Berkenalan dengan Gangguan Kecemasan Berlebih (Anxiety Disorder)

Seperti biasa selepas makan malam, saya dan suami menemani anak-anak membaca buku. Saat itu, suami mengeluhkan perut kembung. Awalnya dipikir masuk angin saja, karena memang suami baru pulang dari dinas luar kota. Satu jam kemudian, ia berkata “Mah, tolong antar aku ke UGD, sekarang”.

Langsung saya menyiapkan mobil. Suami bersikeras menyetir ke rumah sakit yang jaraknya tidak sampai 2km dari rumah. Saya tidak berani menanyakan apa keluhannya, saya hanya melihat ia menahan sakit.

Sesampainya di RS, suami langsung ditangani. Saya tidak bisa masuk bilik-bilik UGD karena membawa balita. Suster menyampaikan bahwa tekanan darah suami tinggi. Meski keluhannya seperti penyakit jantung, kabar baiknya hasil EKG menjelaskan jantungnya baik-baik saja. Setelah keluhan berkurang, kami pun kembali ke rumah sekitar tengah malam.

Esoknya suami menjelaskan bahwa ia kemarin merasakan perut kembung, mual, sesak napas hingga pusing. Serangan jantung, itu yang awalnya ia pikirkan. Untuk memastikan kondisi suami, kami pun menemui berbagai macam dokter, dari spesialis jantung hingga penyakit dalam. Butuh waktu lebih dari 1 bulan untuk melakukan pengecekkan medis demi penegakan diagnosis. Beberapa assessment dilakukan antara lain : Pemasangan EKG 24 jam (cek jantung), rontgen thorax (cek paru), endoskopi (cek lambung), MRI kepala (cek otak). Semua dokter menyatakan kondisi fisik suami saya normal. Kami pun bingung.

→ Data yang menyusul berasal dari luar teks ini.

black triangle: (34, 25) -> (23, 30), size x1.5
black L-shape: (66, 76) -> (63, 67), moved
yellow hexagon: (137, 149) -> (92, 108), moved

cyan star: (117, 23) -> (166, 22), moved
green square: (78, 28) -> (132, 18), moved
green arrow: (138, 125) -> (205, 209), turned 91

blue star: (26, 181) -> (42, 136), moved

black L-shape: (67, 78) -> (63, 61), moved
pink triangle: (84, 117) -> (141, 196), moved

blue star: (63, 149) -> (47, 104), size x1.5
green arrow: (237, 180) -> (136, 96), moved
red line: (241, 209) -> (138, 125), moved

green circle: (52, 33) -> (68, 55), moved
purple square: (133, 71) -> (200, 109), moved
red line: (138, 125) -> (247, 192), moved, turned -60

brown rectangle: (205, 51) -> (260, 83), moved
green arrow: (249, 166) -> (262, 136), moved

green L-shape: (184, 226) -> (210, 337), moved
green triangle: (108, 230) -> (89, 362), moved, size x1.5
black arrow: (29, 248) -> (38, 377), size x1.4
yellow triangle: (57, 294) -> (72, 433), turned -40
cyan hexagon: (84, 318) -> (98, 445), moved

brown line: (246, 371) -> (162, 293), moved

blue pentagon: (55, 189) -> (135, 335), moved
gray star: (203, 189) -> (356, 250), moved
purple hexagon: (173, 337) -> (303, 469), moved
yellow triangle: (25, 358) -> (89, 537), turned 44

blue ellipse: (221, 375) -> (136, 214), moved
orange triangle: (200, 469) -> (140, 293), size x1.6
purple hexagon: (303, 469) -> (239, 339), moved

Semenjak kejadian malam itu, suami terkesan lebih “rapuh”. Sedikit keluhan membuat dia tidak bisa tidur semalaman. Ia ingin selalu ditemani karena merasa respon badannya bisa berubah signifikan sewaktu-waktu. Ada kalanya ia segar bugar, namun sejam kemudian dada berdebar dan keringat dingin muncul.

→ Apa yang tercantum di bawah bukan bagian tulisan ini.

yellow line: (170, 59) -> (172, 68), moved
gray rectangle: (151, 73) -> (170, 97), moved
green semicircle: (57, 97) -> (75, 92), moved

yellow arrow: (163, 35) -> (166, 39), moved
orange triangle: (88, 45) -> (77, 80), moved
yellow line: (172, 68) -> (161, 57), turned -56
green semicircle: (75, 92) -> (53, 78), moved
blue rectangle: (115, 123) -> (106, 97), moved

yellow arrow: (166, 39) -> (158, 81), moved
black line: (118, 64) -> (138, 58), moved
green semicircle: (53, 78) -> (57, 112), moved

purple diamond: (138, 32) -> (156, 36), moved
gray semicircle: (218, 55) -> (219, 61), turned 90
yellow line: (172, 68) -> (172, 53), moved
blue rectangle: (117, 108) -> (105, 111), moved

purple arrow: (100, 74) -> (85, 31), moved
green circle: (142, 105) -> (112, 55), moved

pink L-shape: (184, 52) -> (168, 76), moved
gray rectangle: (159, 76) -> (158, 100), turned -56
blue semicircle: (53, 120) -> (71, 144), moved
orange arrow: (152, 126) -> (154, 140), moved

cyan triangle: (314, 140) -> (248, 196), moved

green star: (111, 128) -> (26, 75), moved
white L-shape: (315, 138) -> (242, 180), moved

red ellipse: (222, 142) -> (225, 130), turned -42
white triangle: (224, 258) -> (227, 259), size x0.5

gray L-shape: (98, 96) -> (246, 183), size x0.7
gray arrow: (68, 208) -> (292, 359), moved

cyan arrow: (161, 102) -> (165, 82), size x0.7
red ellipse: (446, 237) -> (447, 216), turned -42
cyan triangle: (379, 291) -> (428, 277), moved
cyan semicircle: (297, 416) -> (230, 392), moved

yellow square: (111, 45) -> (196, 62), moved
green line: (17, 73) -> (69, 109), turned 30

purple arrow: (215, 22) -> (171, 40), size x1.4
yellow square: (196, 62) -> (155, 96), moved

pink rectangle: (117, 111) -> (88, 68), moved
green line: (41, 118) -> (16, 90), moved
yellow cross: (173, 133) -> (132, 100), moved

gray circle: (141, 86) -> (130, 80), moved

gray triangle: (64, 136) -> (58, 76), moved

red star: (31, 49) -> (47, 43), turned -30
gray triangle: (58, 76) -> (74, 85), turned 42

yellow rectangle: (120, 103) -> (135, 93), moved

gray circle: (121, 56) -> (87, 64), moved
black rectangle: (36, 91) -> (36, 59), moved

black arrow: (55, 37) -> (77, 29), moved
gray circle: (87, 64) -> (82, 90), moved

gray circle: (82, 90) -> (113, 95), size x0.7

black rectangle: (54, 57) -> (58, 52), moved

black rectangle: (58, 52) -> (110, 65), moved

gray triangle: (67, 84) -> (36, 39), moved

Naluri saya mengatakan badan suami mungkin memang tidak sakit, namun tampaknya ada masalah di pikirannya. Suami memutuskan menemui psikiater. Konsultasi pun dilakukan mendalam, dan berakhir dengan diagnosis: anxiety disorder.

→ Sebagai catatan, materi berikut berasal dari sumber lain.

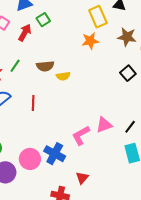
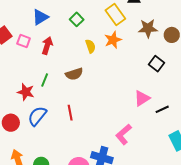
green square: (43, 20) -> (77, 19), moved
yellow semicircle: (63, 76) -> (90, 46), moved, turned -88
pink triangle: (104, 125) -> (142, 98), moved
black line: (130, 127) -> (162, 109), moved, turned 40

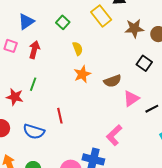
orange star: (113, 40) -> (82, 74), moved
brown semicircle: (74, 74) -> (112, 81), moved
blue semicircle: (37, 116) -> (34, 132), moved, turned -110

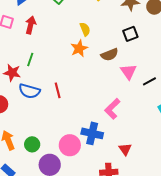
yellow semicircle: (78, 49) -> (85, 29), moved
black square: (144, 63) -> (130, 34), moved, turned 35
pink triangle: (131, 99) -> (129, 72), turned -30
blue semicircle: (34, 132) -> (29, 91), moved

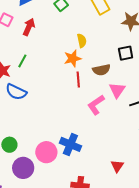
red line: (58, 90) -> (78, 80), moved
pink L-shape: (112, 109) -> (96, 105), moved
red triangle: (125, 149) -> (117, 166), moved

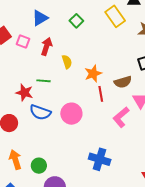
yellow semicircle: (82, 41) -> (67, 62), moved
green line: (22, 61) -> (43, 81), turned 72
pink circle: (46, 152) -> (71, 114), moved

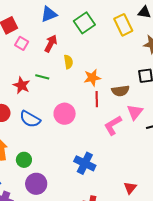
green square: (76, 21) -> (84, 23), size x1.5
pink square: (23, 41) -> (22, 43), moved
blue semicircle: (40, 112) -> (30, 119), moved

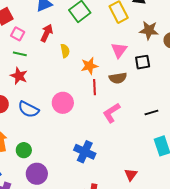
green line: (42, 77) -> (20, 54), moved
pink triangle: (135, 112) -> (119, 50), moved

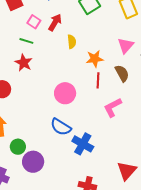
pink square: (18, 34) -> (34, 22), moved
brown semicircle: (118, 78) -> (122, 73), turned -114
blue semicircle: (28, 109) -> (61, 127), moved
green circle: (24, 150) -> (18, 147), moved
red triangle: (131, 175) -> (127, 171), size x1.5

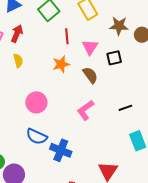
yellow semicircle: (72, 42) -> (18, 61), moved
red line: (98, 80) -> (67, 36), moved

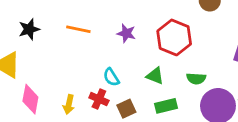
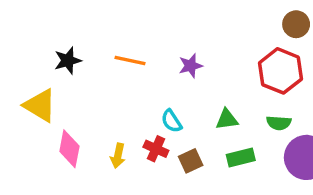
purple star: (126, 33) -> (191, 66), turned -30
red hexagon: (174, 37) -> (281, 71), moved
green triangle: (155, 76) -> (227, 119), turned -30

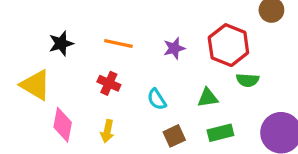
red hexagon: (281, 71) -> (228, 45), moved
green semicircle: (279, 123) -> (248, 80), moved
red cross: (156, 149) -> (109, 83), moved

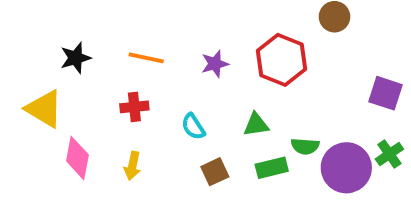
green semicircle: (248, 80) -> (305, 146), moved
red cross: (109, 83) -> (134, 107), turned -30

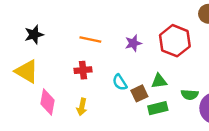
black star: (76, 58) -> (34, 35), moved
green rectangle: (272, 168) -> (158, 108), moved
brown square: (215, 172) -> (139, 93), moved

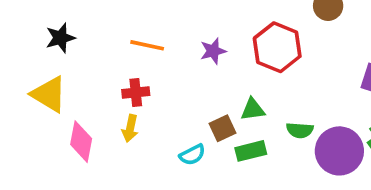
cyan semicircle: (120, 82) -> (192, 155), moved, turned -84
yellow arrow: (82, 107) -> (130, 128), moved

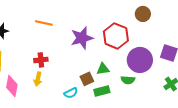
orange line: (147, 45) -> (44, 23), moved
purple star: (213, 51) -> (82, 38), size x1.6
purple circle: (339, 151) -> (140, 60), moved

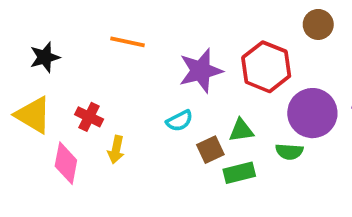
red cross: (41, 60) -> (89, 117), moved, turned 32
cyan semicircle: (71, 93) -> (180, 121), moved

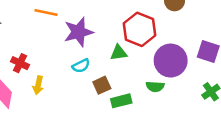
purple star: (201, 71) -> (78, 32), moved
green triangle: (241, 130) -> (119, 53), moved

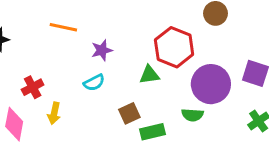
purple star: (78, 32) -> (102, 50), size x0.6
red cross: (20, 63) -> (33, 87), turned 36
cyan semicircle: (81, 66) -> (94, 83), moved

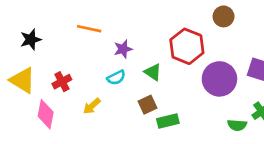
green triangle: (149, 75) -> (153, 72), moved, turned 42
yellow arrow: (54, 113) -> (92, 106), moved, turned 36
green semicircle: (192, 115) -> (237, 125), moved

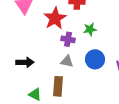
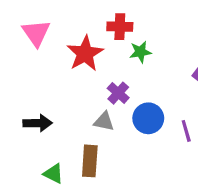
green star: (90, 29) -> (140, 52), moved
purple cross: (68, 39) -> (118, 93), moved, turned 32

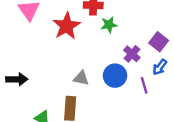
purple cross: (118, 93) -> (132, 54), moved
black arrow: (38, 123) -> (17, 79), moved

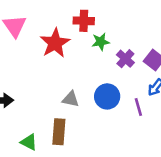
purple cross: (132, 54) -> (125, 59), moved

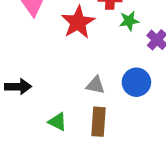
brown rectangle: (59, 132) -> (98, 122), moved
green triangle: (29, 142) -> (58, 122), moved

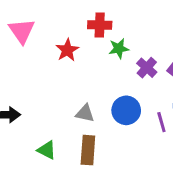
red star: (78, 22) -> (67, 50), size x0.7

Berikut beberapa kutipan penjelasan mengenai anxiety disorders yang saya baca di web:

Anxiety disorders are a group of mental illnesses, and the distress they cause can keep you from carrying on with your life normally. For people who have one, worry and fear are constant and overwhelming, and can be disabling. (webmd.com)

Anxiety disorders are real, serious medical conditions - just as real and serious as physical disorders such as heart disease or diabetes. Anxiety disorders are the most common and pervasive mental disorders in the United States.

The term "anxiety disorder" refers to specific psychiatric disorders that involve extreme fear or worry, and includes generalized anxiety disorder (GAD),  panic disorder and panic attacks, agoraphobia, social anxiety disorder, selective mutism, separation anxiety, and specific phobias. (adaa.org)

 

(Gambar: www.pexels.com)

Menurut psikiater, yang terjadi pada suami saya termasuk dalam golongan panic attack, di mana saat serangan kecemasan itu datang akan memicu badan memberikan sinyal-sinyal antara lain kenaikan asam lambung (GERD), sesak napas, jantung berdebar kencang, keringat dingin, dan sebagainya. Gejala psikosomatis ini bisa jadi berbeda pada setiap orang.

Pada awalnya sulit untuk meyakini dan menerima bahwa hal ini terjadi pada suami, karena kami berdua pun masih awam dengan istilah panic attack.  Kami mencari tahu lewat internet dan menemukan bahwa ternyata gangguan ini dialami oleh banyak orang. Sebagian dari mereka sudah tahu apa yang terjadi pada mereka. Sementara sebagian lain masih bertanya-tanya, bahkan ada juga yang mengalami ini dalam tingkatan cukup parah seperti tidak berani keluar rumah, hingga dihantui rasa “akan mati”. Bagi orang yang belum dapat menangani gejala-gejalanya, hal ini berpotensi mengganggu aktivitas sehari-hari.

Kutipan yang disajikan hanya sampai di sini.